Raw text and the incoming query both pass through the same analyzer, which has to produce identical tokens on both sides or the whole arm scores against the wrong vocabulary. The analyzer’s tokens feed two things built offline: the inverted index, which records which documents contain each token, and the corpus statistics, which record how rare each token is as IDF. At query time the retriever looks up the postings and the IDF weights, scores with BM25, and returns a ranked list, while WAND uses the IDF-derived score bounds to skip documents that cannot reach the top-k.

txt
OFFLINE  (build, ahead of any query)

  docs ──▶ analyze ──┬──▶ inverted index   (token ──▶ which docs)
                     └──▶ IDF statistics   (token ──▶ how rare)


ONLINE  (one query)

  query ──▶ analyze ──▶ look up postings ──▶ BM25 score ──▶ ranked list
            ▲             + IDF weights        ▲
            │                                  │
  same analyzer as offline,          WAND uses IDF bounds to skip
  identical tokens or it breaks      docs that can't reach top-k

What kept surprising me is which half of this is hard. The math of what to compute, TF-IDF and BM25 and the choice of IDF variant, has been solved for years. The hard part in production is everything around the math: making the tokens agree across runtimes, computing the corpus statistics as a batch job that fits in memory, and shipping the resulting table to the serving layer without corrupting it. That last cluster is a data-engineering problem and it lives one level up in the indexing pipeline. The contract for the artifact connecting the two, the table mapping each term to its weight, is the IDF artifact.

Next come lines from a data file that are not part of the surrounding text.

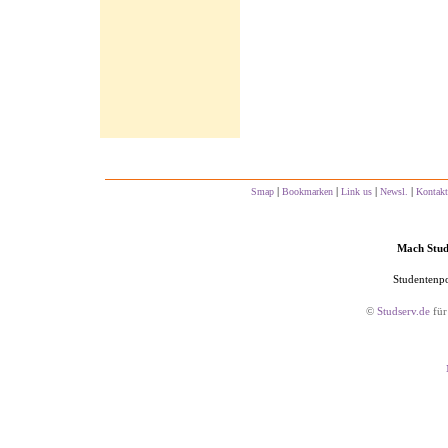
|
|
|
|
Smap
Bookmarken
Link us
Newsl.
Kontakt
Mach Studs
Studentenpo
©
Studserv.de
für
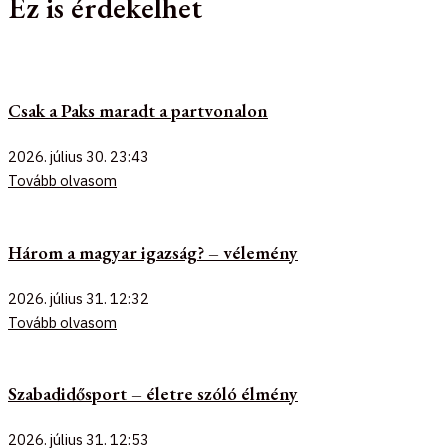
Ez is érdekelhet
Csak a Paks maradt a partvonalon
2026. július 30.
23:43
Tovább olvasom
Három a magyar igazság? – vélemény
2026. július 31.
12:32
Tovább olvasom
Szabadidősport – életre szóló élmény
2026. július 31.
12:53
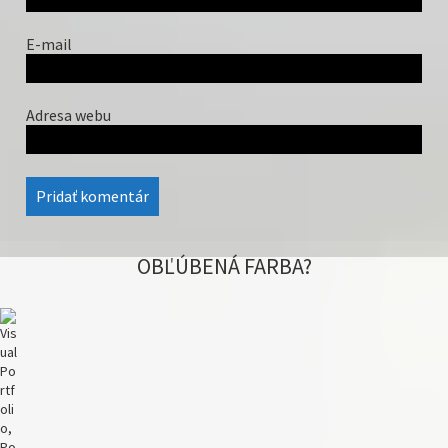
n
u
E-mail
Adresa webu
OBĽÚBENÁ FARBA?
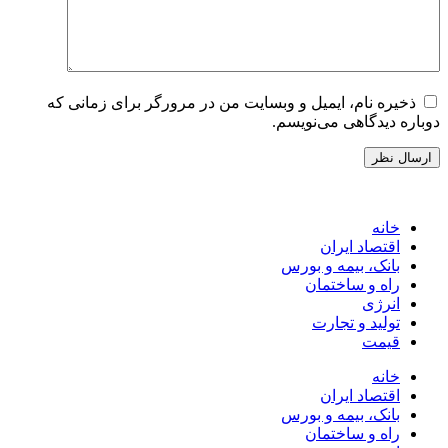
ذخیره نام، ایمیل و وبسایت من در مرورگر برای زمانی که
دوباره دیدگاهی می‌نویسم.
خانه
اقتصاد ایران
بانک، بیمه و بورس
راه و ساختمان
انرژی
تولید و تجارت
قیمت
خانه
اقتصاد ایران
بانک، بیمه و بورس
راه و ساختمان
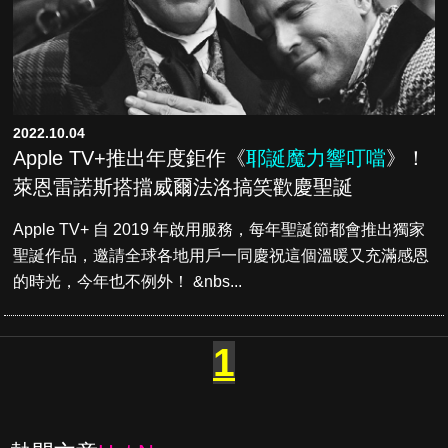
2022.10.04
Apple TV+推出年度鉅作《
耶誕魔力響叮噹
》！
萊恩雷諾斯搭擋威爾法洛搞笑歡慶聖誕
Apple TV+ 自 2019 年啟用服務，每年聖誕節都會推出獨家
聖誕作品，邀請全球各地用戶一同慶祝這個溫暖又充滿感恩
的時光，今年也不例外！ &nbs...
1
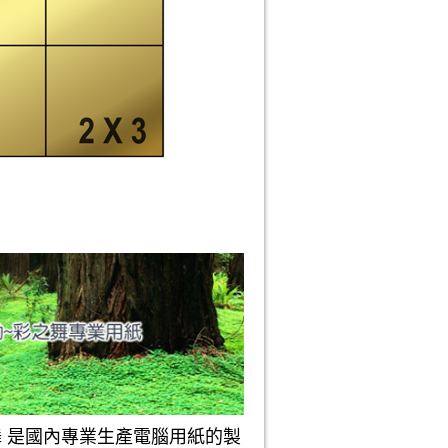
是國內專業生產電腦用紙的製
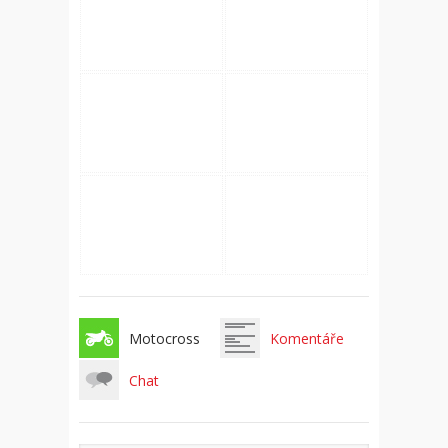
Motocross
Komentáře
Chat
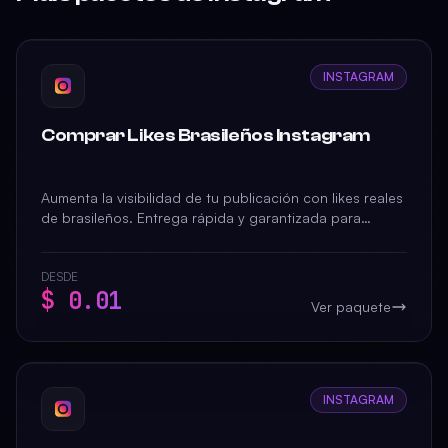
INSTAGRAM
Comprar Likes Brasileños Instagram
Aumenta la visibilidad de tu publicación con likes reales
de brasileños. Entrega rápida y garantizada para
potenciar tu alcance en Instagram.
DESDE
$ 0.01
Ver paquete
INSTAGRAM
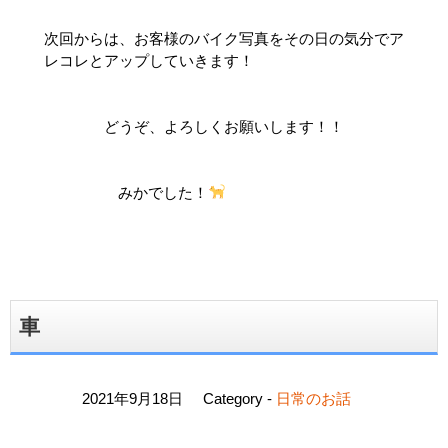
次回からは、お客様のバイク写真をその日の気分でア
レコレとアップしていきます！
どうぞ、よろしくお願いします！！
みかでした！
車
2021年9月18日
Category -
日常のお話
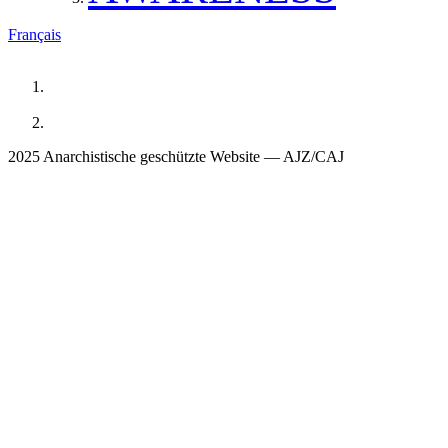
Français
2025 Anarchistische geschützte Website — AJZ/CAJ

This arm does not stand alone. It is half of hybrid search. Its blind spots, paraphrase and synonymy and meaning with no shared words, are what the semantic arm covers, and its strengths, rare exact terms and identifiers and precision on literal matches, are what semantic search misses. Up one level to the whole map.

Index

  • The Inverted Index. The data structure that makes lexical search fast: store, per word, the documents that contain it. A worked three-document inversion, the postings list, and the design choices hiding inside a posting.
  • TF-IDF. How lexical search learned to weight words: term frequency for how much a document is about a term, inverse document frequency for how much the term tells you anything at all, and the product that made the two work together. A worked toy corpus, the 1972 lineage, the one definition that quietly decides every weight, and what changed when I ran the whole thing over fifty-eight real documents.
  • BM25. TF-IDF with the two things it gets wrong in practice fixed: term-frequency saturation, so the tenth occurrence of a word stops counting like the first, and length normalization, so a long document cannot win on bulk. The Okapi history, the k1 and b knobs and what each one does, and the saturation curve and short-document rescue watched on a real corpus.
  • IDF Variants and the Agreement Contract. There is no single IDF formula. The textbook log(N/df), the classic BM25 form that can go negative, the non-negative Lucene form with its +1, and the smoothed sklearn form all disagree most exactly where stop words live. Why the variants exist, and a measured demonstration of which formula mismatch between builder and consumer is harmless and which silently reverses a query.
  • Tokenization and Analysis. The break the textbooks skip: "the words in a document" is not a given, it is the output of an analyzer pipeline, and every IDF weight is only valid if the analyzer that builds the table, the one that indexes documents, and the one that processes queries all produce identical tokens. The pipeline stage by stage, a measured demonstration that a one-rule disagreement misroutes a quarter of query tokens, and the cross-runtime parity problem that hides behind "wire in the analyzer."
  • WAND and Skip-Based Retrieval. Why accurate IDF buys speed and not just relevance. WAND uses per-term score upper bounds, derived from IDF, to prove a document cannot reach the top-k without fully scoring it, and skips it. The bound, the pivot, a measured skip rate on a real corpus, and the reason the savings come from IDF skew: a query mixing a rare term with common ones prunes the most.